But, he uses a couple of clunky While() loops to get the keys and name the columns. So, I’ll take as the winner a combination of @Craige_Hales' and @joseph_morgan's solutions:
// Revised
list = {
["key9" => "k9r1", "key2" => "k2r1"],
["key2" => "k2r2", "key1" => "k1r2", "key3" => "k3r2"],
["key1" => "k1r3", "key2" => "k2r3", "key4" => "k4r3"],
["key2" => "k2r4", "key1" => "k1r4", "key7" => "k7r4"]
};
 
unique=list[1];
i=1;
j(nitems(list),1,unique<<insert(list[i++]));

dt = New Table( "challenge" );

colnames=unique<<get keys;

dt<<addmultiplecolumns("key",nitems(colnames),character);

for(i=1, i<=ncol(dt), i++,
column(dt,i)<< set name(colnames[i])
);


dt<<addrows(nitems(list));
 
foreachrow(
       i = row();
       dt[i,list[i]<<getkeys] = list[i]<<getvalues;
);
If the J() function – and its implicit loop – makes it more difficult for you to read, @joseph_morgan points out that it could be replaced with a  For() loop.
for( i=2,i<=nitems(list),i++, unique<<insert(list[i]));
This was really instructive for me to study each solution and see a number of tricks here that I may be able to use later. Take some time and do the same for yourself.
Like any language, there are lots of ways to accomplish the same thing. Each has its advantages. The trick is to know them and apply them where they are most advantageous.
Last Modified: Jun 16, 2017 1:29 PM
Comments
Phil_Brown
Super User (Alumni)

Very interesting!
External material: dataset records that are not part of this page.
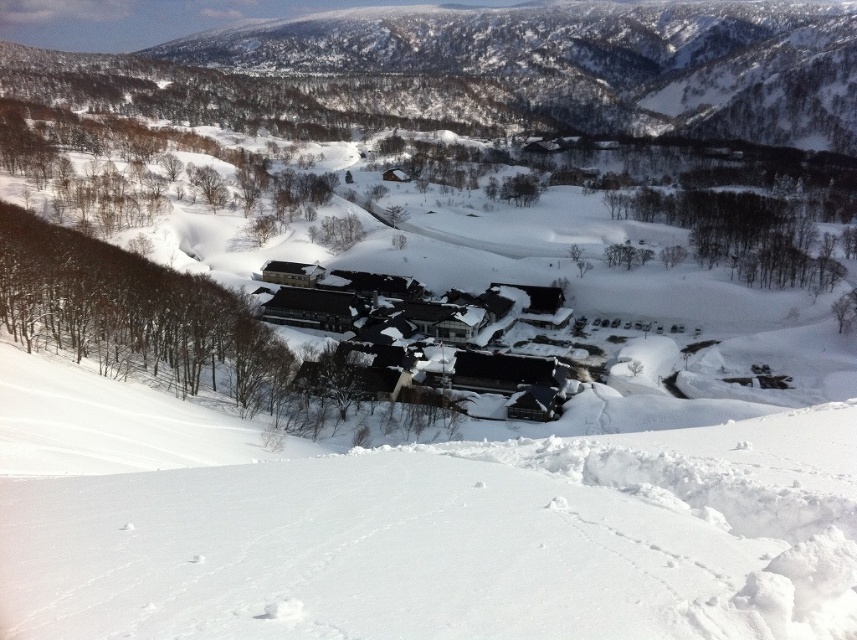 Can you confirm if white snow at lower center is wider than black shingled roofs at center?

In fact, white snow at lower center might be narrower than black shingled roofs at center.

Is white snow at lower center shorter than black shingled roofs at center?

Yes.

Which is in front, point (520, 636) or point (537, 320)?

Point (520, 636)

I want to click on white snow at lower center, so click(x=454, y=541).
If I may offer yet another approach, similar to Brady's but slightly different.

 

list = {
["key9" => "k9r1", "key2" => "k2r1"], 
["key2" => "k2r2", "key1" => "k1r2", "key3" => "k3r2"], 
["key1" => "k1r3", "key2" => "k2r3", "key4" => "k4r3"], 
["key2" => "k2r4", "key1" => "k1r4", "key7" => "k7r4"]
}; 


newdt = New Table();
cols ={};
For( i = 1, i <= N Items( list ), i++,
	newdt << addRows( 1 );
	cKey = list[i] << first;
	While( !Is Empty( cKey ),
		If( !Contains(cols, cKey),
			newdt << newColumn( cKey, Character );
			InsertInto( cols, cKey);
		);
		Column( cKey )[i] = list[i][ckey];
		cKey = list[i] << next( cKey );
	);
);

newdt << deleteColumns( 1 );
newdt << reOrderByName;

 

Jeff_Perkinson
Community Manager

Nice @Phil_Brown!

 

I like the use of the <<First and <<Next() to iterate through the associative arrays.

 

Another one of those tricks I forget to remember. 

Phil_Brown
Super User (Alumni)

I also like the fact that you don't need to know how many elements there are. The While( IsEmpty(...) ) allows the array length to be dynamic.

nathan-clark
Level VI

Wow, @Jeff_Perkinson and @Phil_Brown, I came looking for some general stuff on indexing through associative arrays and I got so much more!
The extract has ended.